Language Processors

Contents

Language Processors#

Language processors are responsible for parsing source code files using tree-sitter and extracting function and method definitions and references.

Base Classes#

Base classes and protocols for language-specific code processing.

This module defines the core interfaces and base implementations for processing source code in different programming languages. It provides:

  • QueryContext: Container for query execution context

  • LanguageProcessor: Protocol defining the interface for language processors

  • BaseLanguageProcessor: Base implementation with common functionality

Language processors use tree-sitter for parsing and analyzing source code to extract function/method definitions and references.

class code_index.language_processor.base.QueryContext(file_path: Path, source_bytes: bytes)[source]#

Bases: object

Context information needed for executing tree-sitter queries.

Contains the necessary context for processing source code, including file path and raw source bytes for accurate node extraction.

file_path: Path#

Path to the source file being processed.

source_bytes: bytes#

Raw bytes of the source file content.

class code_index.language_processor.base.LanguageProcessor(*args, **kwargs)[source]#

Bases: Protocol

Protocol defining the interface for language-specific code processors.

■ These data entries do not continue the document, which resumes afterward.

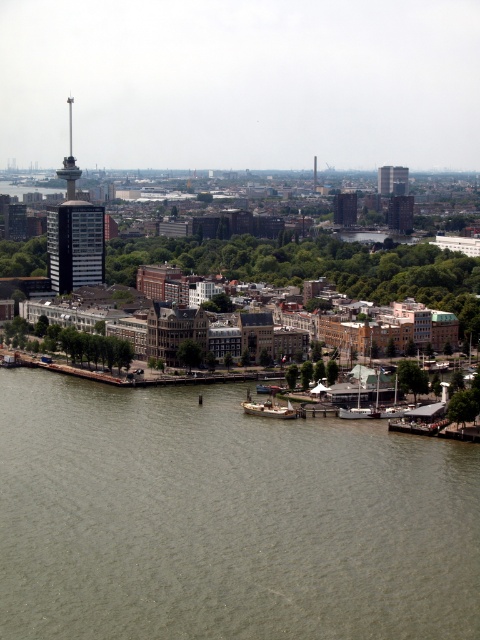 Question: Which object appears closest to the camera in this image?

Choices:
 (A) smooth glass skyscraper at upper right
 (B) wooden sailboat at lower center
 (C) greenish-gray water at lower center

Answer: (C)

Question: Can you confirm if smooth glass skyscraper at upper right is positioned above wooden sailboat at lower center?

Choices:
 (A) yes
 (B) no

Answer: (A)

Question: Is smooth glass skyscraper at upper right above wooden sailboat at lower center?

Choices:
 (A) no
 (B) yes

Answer: (B)

Question: Based on their relative distances, which object is farther from the greenish-gray water at lower center?

Choices:
 (A) wooden boat at lower right
 (B) smooth glass skyscraper at upper right
 (C) wooden sailboat at lower center

Answer: (B)

Question: Does smooth glass skyscraper at upper right appear under wooden boat at lower right?

Choices:
 (A) no
 (B) yes

Answer: (A)

Question: Which point appears closest to the camera in this image?

Choices:
 (A) (79, 278)
 (B) (274, 417)
 (C) (407, 179)

Answer: (B) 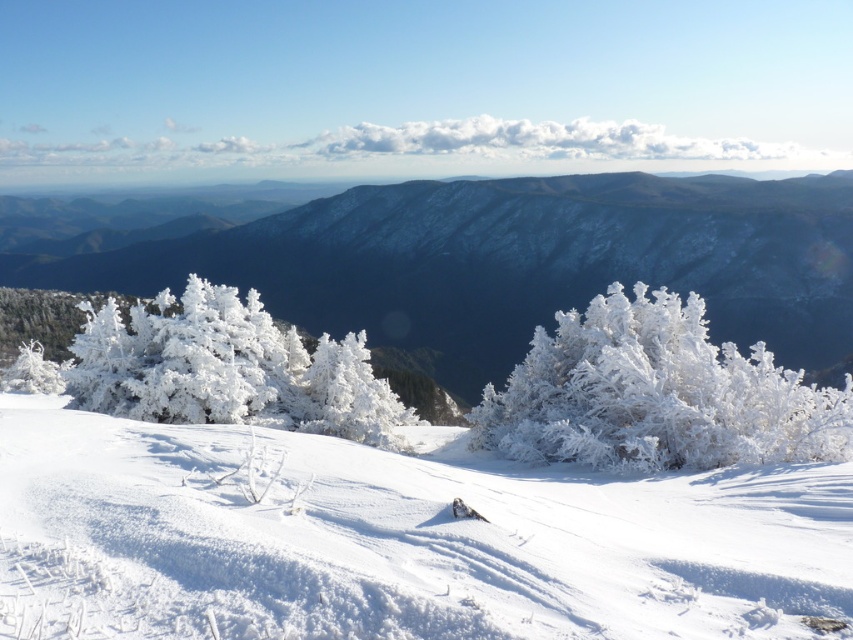 How much distance is there between frosted white trees at center and frosted white trees at left?

frosted white trees at center and frosted white trees at left are 618.03 feet apart.

Is frosted white trees at center shorter than frosted white trees at left?

No, frosted white trees at center is not shorter than frosted white trees at left.

Between point (607, 216) and point (252, 403), which one is positioned behind?

Point (607, 216)

The height and width of the screenshot is (640, 853). In order to click on frosted white trees at center in this screenshot , I will do (x=515, y=260).

Does frosted white trees at center appear on the right side of frosted white bush at center?

Indeed, frosted white trees at center is positioned on the right side of frosted white bush at center.

Can you confirm if frosted white trees at center is positioned to the left of frosted white bush at center?

In fact, frosted white trees at center is to the right of frosted white bush at center.

Which is behind, point (631, 220) or point (641, 369)?

Positioned behind is point (631, 220).

The height and width of the screenshot is (640, 853). I want to click on frosted white trees at center, so click(515, 260).

Can you confirm if white frosty snow at center is wider than frosted white trees at center?

No, white frosty snow at center is not wider than frosted white trees at center.

Consider the image. Is white frosty snow at center smaller than frosted white trees at center?

Correct, white frosty snow at center occupies less space than frosted white trees at center.

Identify the location of white frosty snow at center. The image size is (853, 640). (393, 540). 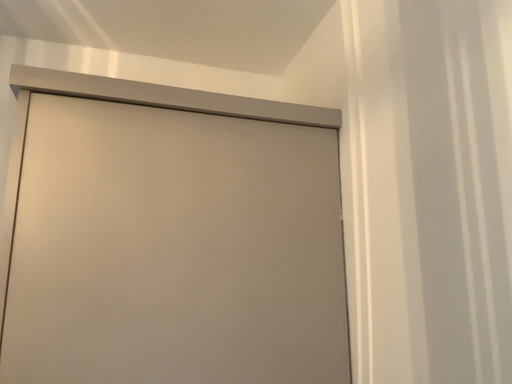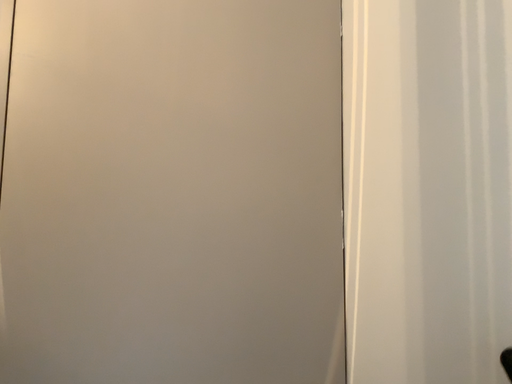 Question: How did the camera likely rotate when shooting the video?

Choices:
 (A) rotated downward
 (B) rotated upward

Answer: (A) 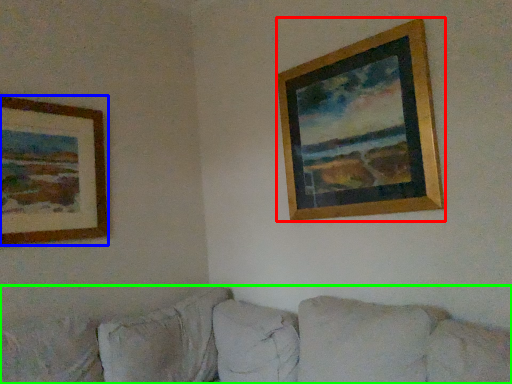 Question: Estimate the real-world distances between objects in this image. Which object is closer to picture frame (highlighted by a red box), picture frame (highlighted by a blue box) or studio couch (highlighted by a green box)?

Choices:
 (A) picture frame
 (B) studio couch

Answer: (B) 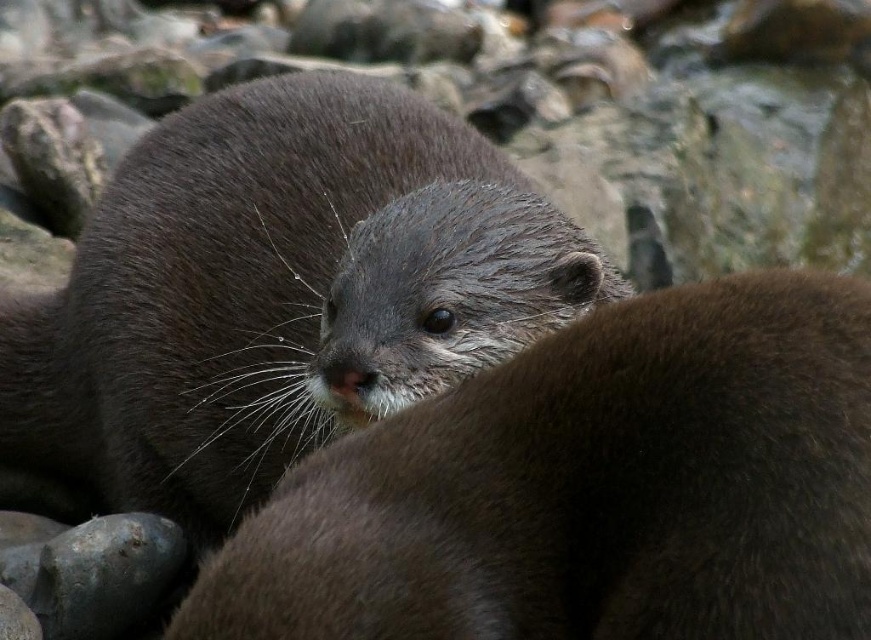 You are an animal caretaker observing two otters at the zoo. You need to determine which otter is smaller in width between the soft brown fur otter at center and the dark brown fur otter at center. Which one is smaller?

The soft brown fur otter at center is smaller in width than the dark brown fur otter at center according to the description.

You are a wildlife photographer trying to capture a closeup of the otters. Since you want to focus on the smaller one, which one should you aim your camera at between the soft brown fur otter at center and the dark brown fur otter at center?

The soft brown fur otter at center is smaller in size compared to the dark brown fur otter at center, so you should aim your camera at the soft brown fur otter at center to focus on the smaller one.

You are a wildlife photographer aiming to capture a closeup of the soft brown fur otter at center. Based on its coordinates, what is the best direction to move your camera to ensure it is centered in your viewfinder?

The soft brown fur otter at center is already at the coordinates point (591, 488), which is near the center of the image. Therefore, no significant adjustment is needed to center it in the viewfinder.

This protocol establishes the contract that all language processors must implement to provide consistent functionality for parsing and analyzing source code across different programming languages.

Language processors are responsible for: - Providing language-specific configuration (extensions, queries) - Parsing source code using tree-sitter - Extracting function/method definitions and references - Converting syntax tree nodes to semantic models

property name: str#

The name of the programming language (e.g., ‘python’, ‘cpp’).

property extensions: list[str]#

List of file extensions supported by this processor (e.g., [‘.py’]).

property language: Language#

The tree-sitter Language object for parsing.

property parser: Parser#

The tree-sitter Parser object configured for this language.

get_definition_query() Query[source]#

Get the tree-sitter query for finding function/method definitions.

get_reference_query() Query[source]#

Get the tree-sitter query for finding function/method references.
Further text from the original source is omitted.